> EXERCISE DETAILS: Scan the entries below and extract each line with the word "time" in it.

> INFORMATION SUPPLIED:
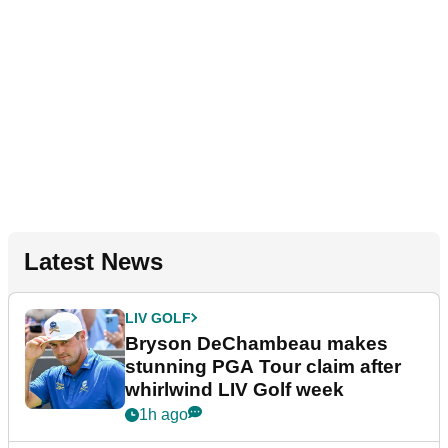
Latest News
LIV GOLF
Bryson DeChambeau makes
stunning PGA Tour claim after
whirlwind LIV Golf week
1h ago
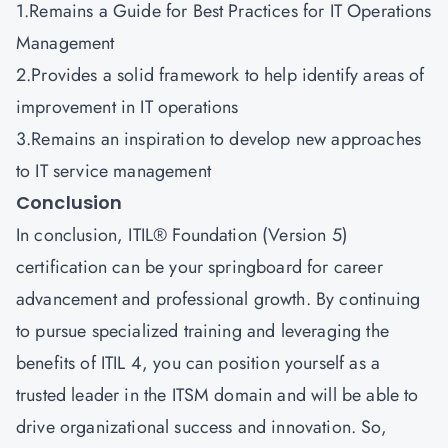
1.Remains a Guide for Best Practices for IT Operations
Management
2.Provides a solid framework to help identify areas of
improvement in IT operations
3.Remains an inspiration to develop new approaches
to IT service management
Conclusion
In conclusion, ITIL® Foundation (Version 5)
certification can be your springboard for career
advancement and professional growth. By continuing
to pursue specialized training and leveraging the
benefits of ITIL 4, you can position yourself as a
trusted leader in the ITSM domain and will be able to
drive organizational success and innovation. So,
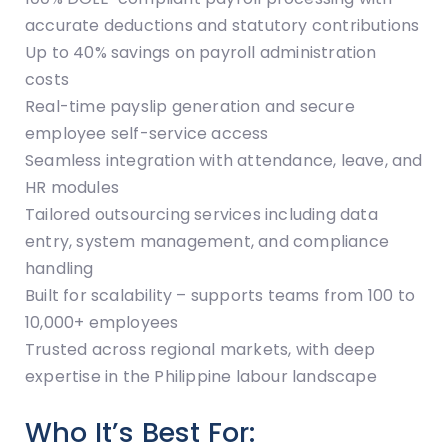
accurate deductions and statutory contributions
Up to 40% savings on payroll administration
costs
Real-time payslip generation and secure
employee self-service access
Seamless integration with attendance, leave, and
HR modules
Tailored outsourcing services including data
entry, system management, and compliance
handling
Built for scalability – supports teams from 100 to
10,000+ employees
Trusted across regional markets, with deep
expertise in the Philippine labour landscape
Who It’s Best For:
---
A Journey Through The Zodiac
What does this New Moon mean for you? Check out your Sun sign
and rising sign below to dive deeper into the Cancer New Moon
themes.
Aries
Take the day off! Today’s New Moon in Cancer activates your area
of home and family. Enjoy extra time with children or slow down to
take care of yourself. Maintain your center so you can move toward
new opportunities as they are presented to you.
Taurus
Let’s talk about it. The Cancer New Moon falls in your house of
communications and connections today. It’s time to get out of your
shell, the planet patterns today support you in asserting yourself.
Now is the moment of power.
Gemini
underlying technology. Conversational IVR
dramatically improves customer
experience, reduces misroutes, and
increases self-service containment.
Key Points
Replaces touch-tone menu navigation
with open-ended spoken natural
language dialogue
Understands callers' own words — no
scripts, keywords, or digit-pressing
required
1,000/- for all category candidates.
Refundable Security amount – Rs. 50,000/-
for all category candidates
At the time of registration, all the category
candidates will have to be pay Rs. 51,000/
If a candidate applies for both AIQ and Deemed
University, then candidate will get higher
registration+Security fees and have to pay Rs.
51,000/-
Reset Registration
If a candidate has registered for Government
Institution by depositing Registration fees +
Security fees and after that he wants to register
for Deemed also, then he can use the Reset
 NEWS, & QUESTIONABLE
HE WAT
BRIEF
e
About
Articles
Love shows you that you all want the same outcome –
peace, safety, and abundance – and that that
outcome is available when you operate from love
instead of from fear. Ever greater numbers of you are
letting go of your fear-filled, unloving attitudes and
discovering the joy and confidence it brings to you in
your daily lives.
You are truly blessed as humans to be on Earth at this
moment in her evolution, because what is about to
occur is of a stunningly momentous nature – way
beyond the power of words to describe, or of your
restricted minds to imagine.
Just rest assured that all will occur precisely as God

> EXERCISE ANSWER:
Real-time payslip generation and secure
of home and family. Enjoy extra time with children or slow down to
communications and connections today. It’s time to get out of your
At the time of registration, all the category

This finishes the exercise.